-- ABOUT THIS TASK --
Starting at the top of the records below and ending with the line that contains "attended elementary and", print each line exactly as written, skipping the pictures.

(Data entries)
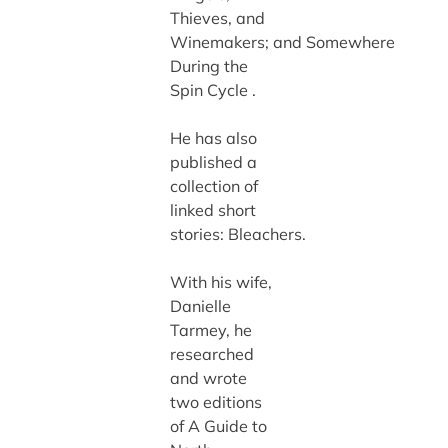
Thieves, and
Winemakers; and Somewhere
During the
Spin Cycle .
He has also
published a
collection of
linked short
stories:
Bleachers.
With his wife,
Danielle
Tarmey, he
researched
and wrote
two editions
of A Guide to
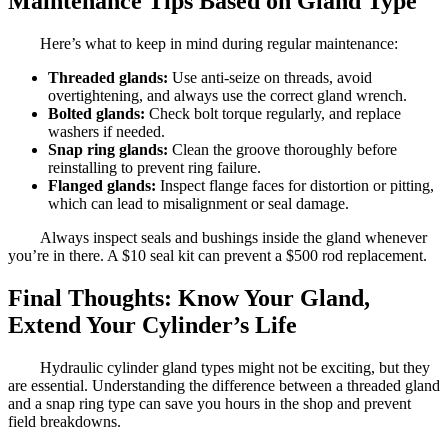
Maintenance Tips Based on Gland Type
Here’s what to keep in mind during regular maintenance:
Threaded glands:
Use anti-seize on threads, avoid
overtightening, and always use the correct gland wrench.
Bolted glands:
Check bolt torque regularly, and replace
washers if needed.
Snap ring glands:
Clean the groove thoroughly before
reinstalling to prevent ring failure.
Flanged glands:
Inspect flange faces for distortion or pitting,
which can lead to misalignment or seal damage.
Always inspect seals and bushings inside the gland whenever
you’re in there. A $10 seal kit can prevent a $500 rod replacement.
Final Thoughts: Know Your Gland,
Extend Your Cylinder’s Life
Hydraulic cylinder gland types might not be exciting, but they
are essential. Understanding the difference between a threaded gland
and a snap ring type can save you hours in the shop and prevent
field breakdowns.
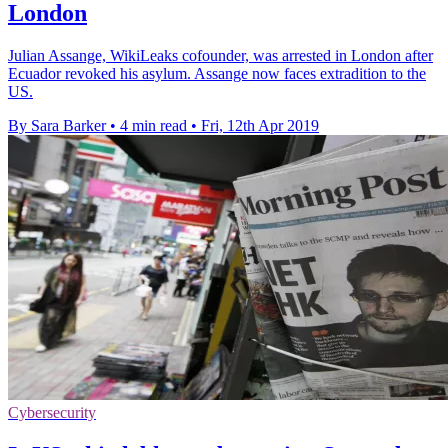
London
Julian Assange, WikiLeaks cofounder, was arrested in London after
Ecuador revoked his asylum. Assange now faces extradition to the
US.
By Sara Barker
•
4 min read
•
Fri, 12th Apr 2019
Cybersecurity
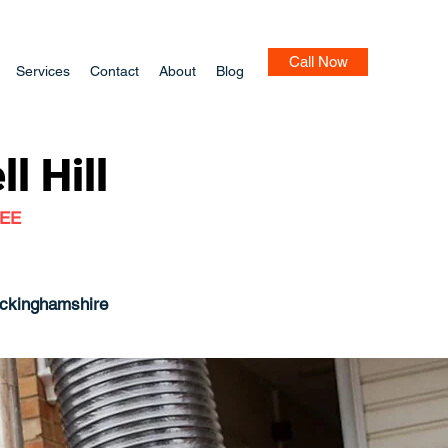
Call Now
Services
Contact
About
Blog
l Hill
TEE
uckinghamshire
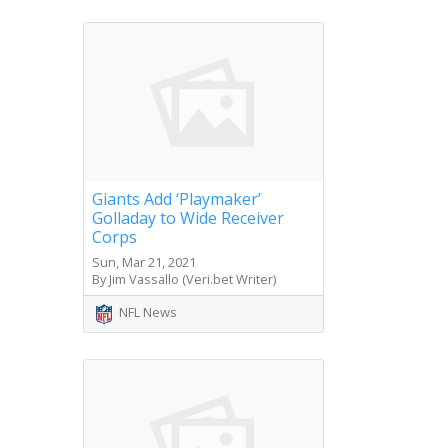
Giants Add ‘Playmaker’
Golladay to Wide Receiver
Corps
Sun, Mar 21, 2021
By Jim Vassallo (Veri.bet Writer)
NFL News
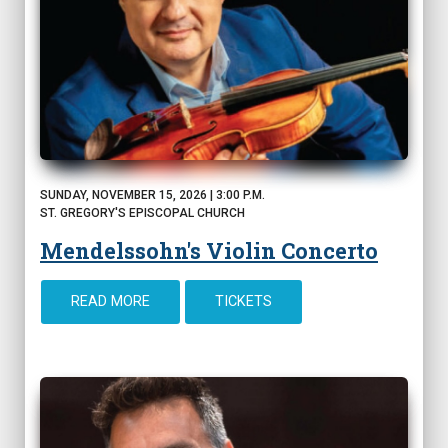
SUNDAY, NOVEMBER 15, 2026 | 3:00 P.M.
ST. GREGORY'S EPISCOPAL CHURCH
Mendelssohn's Violin Concerto
READ MORE
TICKETS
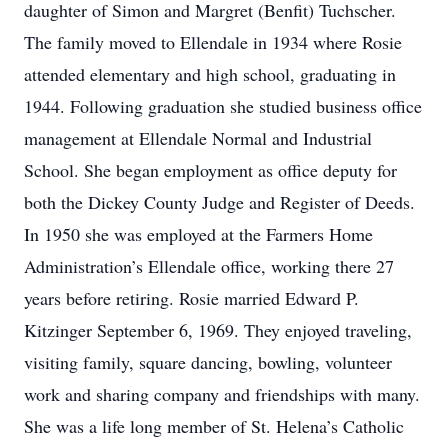
daughter of Simon and Margret (Benfit) Tuchscher.
The family moved to Ellendale in 1934 where Rosie
attended elementary and high school, graduating in
1944. Following graduation she studied business office
management at Ellendale Normal and Industrial
School. She began employment as office deputy for
both the Dickey County Judge and Register of Deeds.
In 1950 she was employed at the Farmers Home
Administration’s Ellendale office, working there 27
years before retiring. Rosie married Edward P.
Kitzinger September 6, 1969. They enjoyed traveling,
visiting family, square dancing, bowling, volunteer
work and sharing company and friendships with many.
She was a life long member of St. Helena’s Catholic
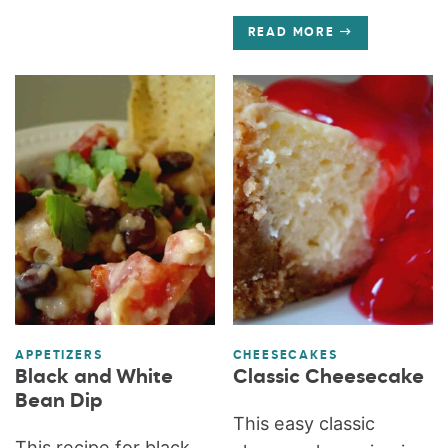
READ MORE
APPETIZERS
CHEESECAKES
Black and White
Classic Cheesecake
Bean Dip
This easy classic
This recipe for black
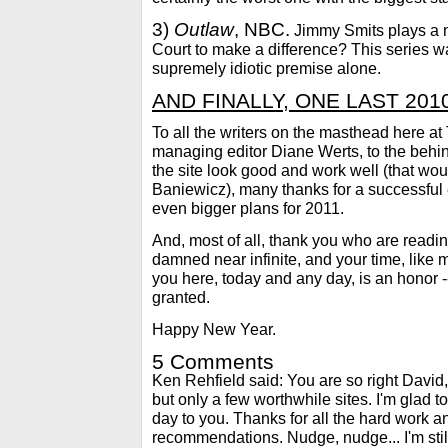
3)
Outlaw
, NBC.
Jimmy Smits plays a 
Court to make a difference? This series 
supremely idiotic premise alone.
AND FINALLY, ONE LAST 2010 
To all the writers on the masthead her
managing editor Diane Werts, to the beh
the site look good and work well (that wo
Baniewicz), many thanks for a successful
even bigger plans for 2011.
And, most of all, thank you who are reading
damned near infinite, and your time, like 
you here, today and any day, is an honor -- a
granted.
Happy New Year.
5 Comments
Ken Rehfield said: You are so right David,
but only a few worthwhile sites. I'm glad t
day to you. Thanks for all the hard work a
recommendations. Nudge, nudge... I'm stil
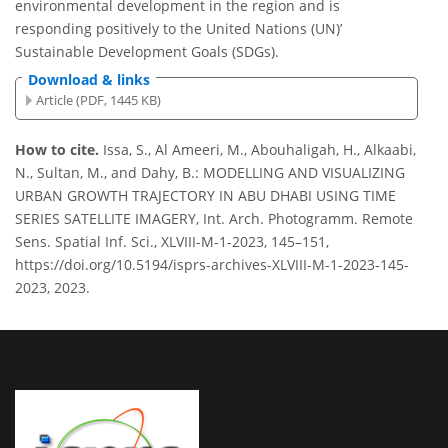
environmental development in the region and is
responding positively to the United Nations (UN)’
Sustainable Development Goals (SDGs).
Download & links
Article (PDF, 1445 KB)
How to cite.
Issa, S., Al Ameeri, M., Abouhaligah, H., Alkaabi,
N., Sultan, M., and Dahy, B.: MODELLING AND VISUALIZING
URBAN GROWTH TRAJECTORY IN ABU DHABI USING TIME
SERIES SATELLITE IMAGERY, Int. Arch. Photogramm. Remote
Sens. Spatial Inf. Sci., XLVIII-M-1-2023, 145–151,
https://doi.org/10.5194/isprs-archives-XLVIII-M-1-2023-145-
2023, 2023.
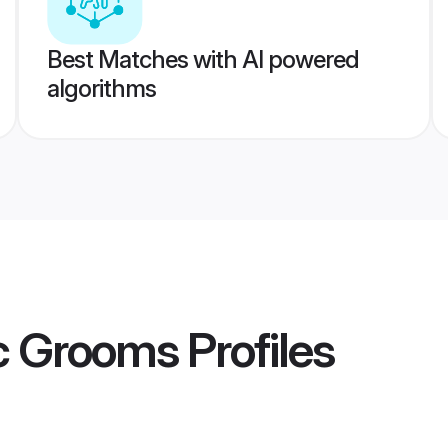
Best Matches with AI powered
algorithms
pc Grooms
Profiles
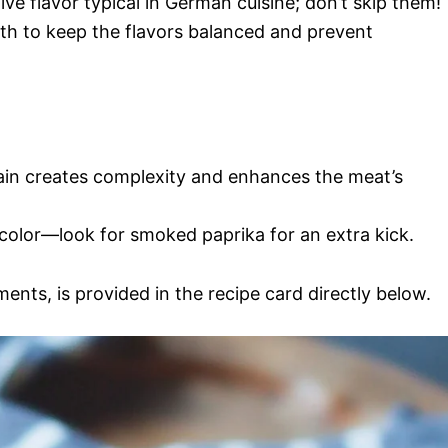
tive flavor typical in German cuisine; don’t skip them!
th to keep the flavors balanced and prevent
rain creates complexity and enhances the meat’s
color—look for smoked paprika for an extra kick.
ments, is provided in the recipe card directly below.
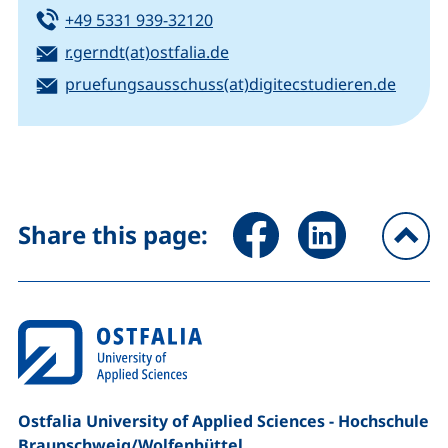
Tel:
(starts a telephone call, if your
+49 5331 939-32120
Email:
(opens your email program)
r.gerndt(at)ostfalia.de
Email:
(opens
pruefungsausschuss(at)digitecstudieren.de
Share page via Facebook (ex
Share page via Link
Share this page:
To
Ostfalia University of Applied Sciences - Hochschule
Braunschweig/​Wolfenbüttel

-- EXPECTED OUTPUT --
Thieves, and
Winemakers; and Somewhere
During the
Spin Cycle .
He has also
published a
collection of
linked short
stories:
Bleachers.
With his wife,
Danielle
Tarmey, he
researched
and wrote
two editions
of A Guide to
Maintenance Tips Based on Gland Type
Here’s what to keep in mind during regular maintenance:
Threaded glands:
Use anti-seize on threads, avoid
overtightening, and always use the correct gland wrench.
Bolted glands:
Check bolt torque regularly, and replace
washers if needed.
Snap ring glands:
Clean the groove thoroughly before
reinstalling to prevent ring failure.
Flanged glands:
Inspect flange faces for distortion or pitting,
which can lead to misalignment or seal damage.
Always inspect seals and bushings inside the gland whenever
you’re in there. A $10 seal kit can prevent a $500 rod replacement.
Final Thoughts: Know Your Gland,
Extend Your Cylinder’s Life
Hydraulic cylinder gland types might not be exciting, but they
are essential. Understanding the difference between a threaded gland
and a snap ring type can save you hours in the shop and prevent
field breakdowns.
London
Julian Assange, WikiLeaks cofounder, was arrested in London after
Ecuador revoked his asylum. Assange now faces extradition to the
US.
By Sara Barker
•
4 min read
•
Fri, 12th Apr 2019
Cybersecurity
Call Now
Services
Contact
About
Blog
l Hill
TEE
uckinghamshire
Giants Add ‘Playmaker’
Golladay to Wide Receiver
Corps
Sun, Mar 21, 2021
By Jim Vassallo (Veri.bet Writer)
NFL News
SUNDAY, NOVEMBER 15, 2026 | 3:00 P.M.
ST. GREGORY'S EPISCOPAL CHURCH
Mendelssohn's Violin Concerto
READ MORE
TICKETS
daughter of Simon and Margret (Benfit) Tuchscher.
The family moved to Ellendale in 1934 where Rosie
attended elementary and high school, graduating in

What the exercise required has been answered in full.